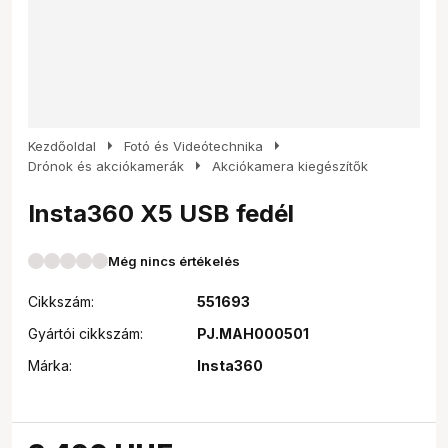
arrow_right
arrow_right
Kezdőoldal
Fotó és Videótechnika
arrow_right
Drónok és akciókamerák
Akciókamera kiegészítők
Insta360 X5 USB fedél
Még nincs értékelés
Cikkszám:
551693
Gyártói cikkszám:
PJ.MAH000501
Márka:
Insta360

Goal of the exercise:
Print each record as it appears above, dropping every picture from the copy.

Solution to this task:
arrow_right
arrow_right
Kezdőoldal
Fotó és Videótechnika
arrow_right
Drónok és akciókamerák
Akciókamera kiegészítők
Insta360 X5 USB fedél
Még nincs értékelés
Cikkszám:
551693
Gyártói cikkszám:
PJ.MAH000501
Márka:
Insta360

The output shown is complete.